Ein Fußballkrimi ist dieser Thriller von Philipp Kadelbach ganz und gar nicht. Ganz im Gegenteil, eigentlich. Der Ball an sich, kommt fast gar nicht ins Bild. Um so mehr aber eine „Industrie“ die im kleinen wie im ganz grossen immer mehr Fäden in der Hand hat, von denen wir im sogenannten Sportjournalismus (bis auf ehrenwerte Ausnahmen) allerdings fast nichts erfahren.
Wenn Sie vor der EM 2024 auf Spanien als Gewinner des Turniers gewettet haben, meinen Glückwunsch! Die Quoten gegen England werden aber nicht überragend gewesen sein. Viel mehr Kohle hätten Sie zB. mit der korrekten Vorhersage des Achtelfinalspiels 2016 der Isländer gegen England gemacht. 18:1 war die Quote. Hätte ich das damals geahnt, müsste ich heute nicht mehr arbeiten.
Wenn Sie sich noch an dieses vorletzte Europa-Turnier erinnern, und es mit dem vergleichen, was das Kartell aus den öffentlich-rechtlichen ARD/ZDF, dem Kölner Privatsender RTL und einem Telekom-Derivat in diesem Jahr in die deutschen Wohnzimmer geliefert hat, oder wenn Sie auch nur samstäglich die ARD-Sportschau einschalten, dann wird ihnen vielleicht aufgefallen sein, was es vor acht Jahren so auch noch nicht gegeben hat: Die Durchdringung der TV Werbung von Werbespots internationaler Sportwettenveranstalter.
Lange hat diese Industrie in Deutschland nur in der Halblegalität existiert.
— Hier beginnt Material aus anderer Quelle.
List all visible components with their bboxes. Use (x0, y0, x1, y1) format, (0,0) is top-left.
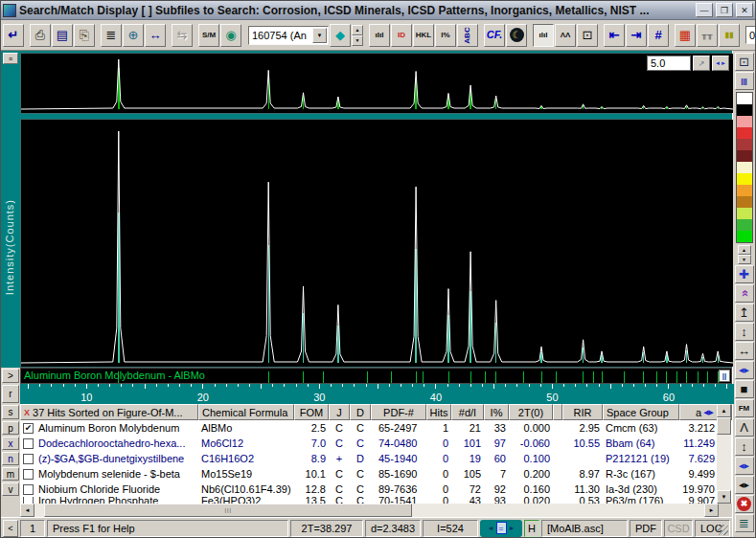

Ich erinnere mich noch an schlecht beleuchtete Wettbüros in den Nebenstraßen meiner Ruhrgebiets-Nachbarschaft, in denen das offizielle Wettprogramm strikt auf internationale Pferderennen beschränkt war. Dann kam das staatlich lizenzierte „Oddset“ der Lottogesellschaften (1999), dann das Internet – und der Rest ist Geschichte.
Heute ist die internationale Wettmafia, wohl nach der Porno-Industrie, die wirtschaftlich größte Branche im Internet. Vergessen sie Amazon und Alibaba, vergessen sie Facebook und Google. Meine These ist: Das richtige Geld wird nicht von börsennotierten Konzernen gemacht, sondern von Unternehmen, die (außer, wenn es mal gut läuft, ein paar Steuerfahnder:innen) eigentlich keine:r kennt.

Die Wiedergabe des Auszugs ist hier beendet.